決定的な矛盾といってもいいだろう。なのに、薔薇子は表情を崩すことなく、再び両手で兎の耳を表現した。
「ウサギがアリスに案内してくれている。ありがたく、ついていこうか」
「薔薇子さん、気に入ったんですか、ウサギ」
「何を言っているんだ、高松くん。可愛い私が可愛いことをしているんだから、喜ぶべきところだよ。こういうのは好みじゃないかい?」
「こんな場所で、自分の好みについて話はしませんよ」
「なんだ、意外と堅物だな、高松くんは」
残念さを示すため、薔薇子は兎の耳を折って見せる。
正直高松は、自分に背中を密着させ可愛らしい動きと表情をする薔薇子から目を離せない。けれど、ここは事件現場だ。
「ら、落下位置の矛盾について、聞かれてますよ」
そう高松は話を進めるよう促す。不満そうな表情を浮かべながらも、薔薇子は『矛盾』について説明する。
「誰も彼も、首の上に乗っけているものは飾りなのかい? 少しくらい自分で考えてみるべきだ。あらゆる可能性を考慮し、証明を繰り返していけば、必ず答えに辿り着く。トライアンドエラーは物事の基本だよ。そして『これ』以外に答えはない」
「これ?」
「もう私は答えを出しているよ、高松くん」
どこにそんな答えがあったのか、高松には見当もつかない。けれど薔薇子が言うのなら、すでに答えは出ているのだろう。意味のない嘘をつくような人ではないはずだ。

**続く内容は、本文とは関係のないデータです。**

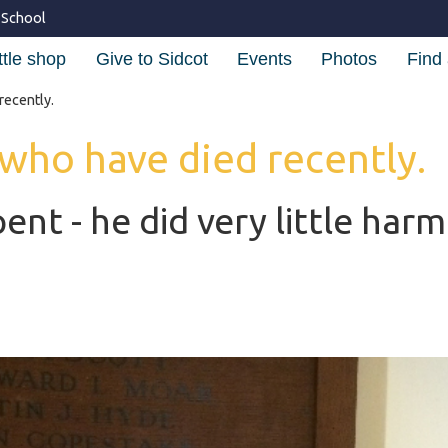
 School
ttle shop
Give to Sidcot
Events
Photos
Find 
recently.
 who have died recently.
pent - he did very little harm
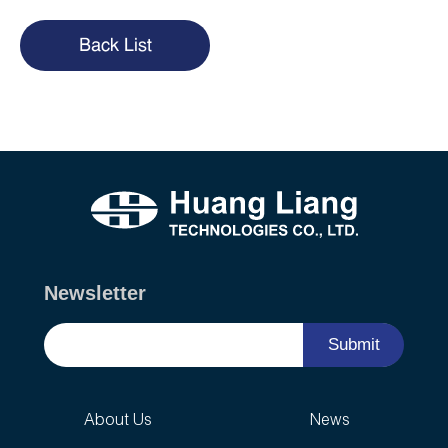
Back List
Newsletter
Submit
About Us
News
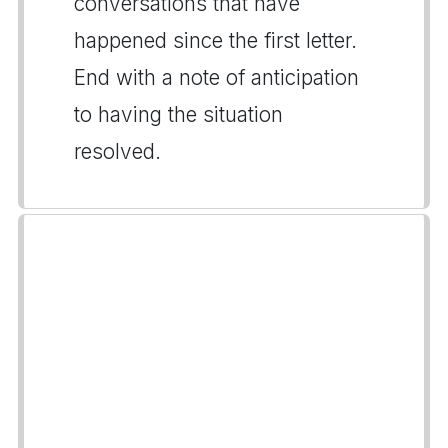
conversations that have
happened since the first letter.
End with a note of anticipation
to having the situation
resolved.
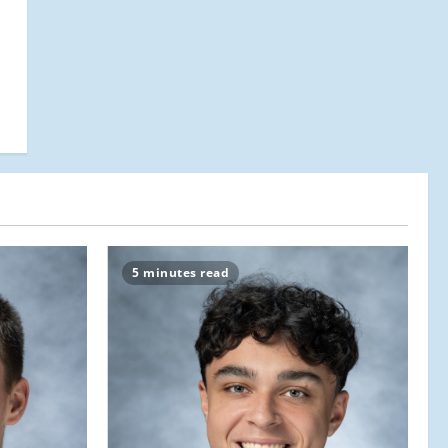
5 minutes read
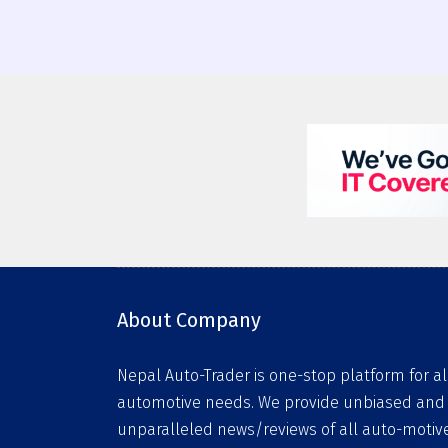
About Company
Nepal Auto-Trader is one-stop platform for al
automotive needs. We provide unbiased and
unparalleled news/reviews of all auto-motiv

なんとか答えに辿り着こうと思考するが、すぐには思いつかない。
そんな二人のやり取りを遮断するように、飯島が声を張り上げる。
「自分の間違いを認められないだけだろ! 矛盾点を指摘され、どうしていいかわからないから、それらしいことを言って時間を稼いでいる。そうなんだろ」
「失礼だな、飯島くん。言葉には他人への配慮を含めるべきだ。それじゃあ、私の推理が間違っていて、手詰まりになっているけれど、間違いを認めたくないから誤魔化している、と言っているように聞こえるよ?」
「だからそう言っている!」
「中々面白いことを言うね、飯島くん。お粗末なマジックが趣味かと思えば、ジョークのセンスは悪くないじゃないか。羨ましいよ、私にはジョークのセンスが欠落しているからね。私が吐く言葉は全て真実だ。言った通り、すでに答えは出している」
薔薇子は飯島にそう答えると、菊川警部に指を向けた。
「菊川警部、先ほどキミはデジタルカメラを持っていたね。それにはズーム機能が搭載されているかい?」
「あ、ああ」
突然、話が回ってきた菊川警部はデジカメを取り出しながら答える。
「画素数は?」
「そこまでは知らない。だが、現場用の官品だ。証拠を撮るために支給されている。画素数もそれほど悪くはないはずだ」
「キミは『はず』とか『だと』とか、物事を確定させない物言いが好きだな。まぁいい。そのデジカメで、あれを撮ってくれ」
続いて薔薇子が指し示したのは、屋上から電柱に繋がる一本の線であった。彼女の指にリンクして視線を動かした高松は、自然と首を傾げる。
「あれは・・・・・・電線?」
「そうだよ、高松くん。正確には『引込線』だが。発電所で作られた電気は超高圧変電所、一次変電所、二次変電所、配電用変電所を経て、電柱を通り引込線でホテルに流れ込んでくる。住居にもオフィスにも、引込線は存在しているものだよ。犯人はトリックにそれを使ったのさ。ともかく菊川警部、写真を」
指示を受けた菊川警部は、言われるままに写真を撮り、デジカメを薔薇子に手渡した。
「王隠堂さん、これでいいのか?」
「ああ、悪くないね。今度、カメラマンの求人を探しておいてあげよう」
「結構だ」
ジャブのような会話を済ませると、薔薇子は写真を拡大する。拡大した箇所は、引込線の途中についている金具。もちろん高松に正式名称などわかるはずがなく、金具は金具だった。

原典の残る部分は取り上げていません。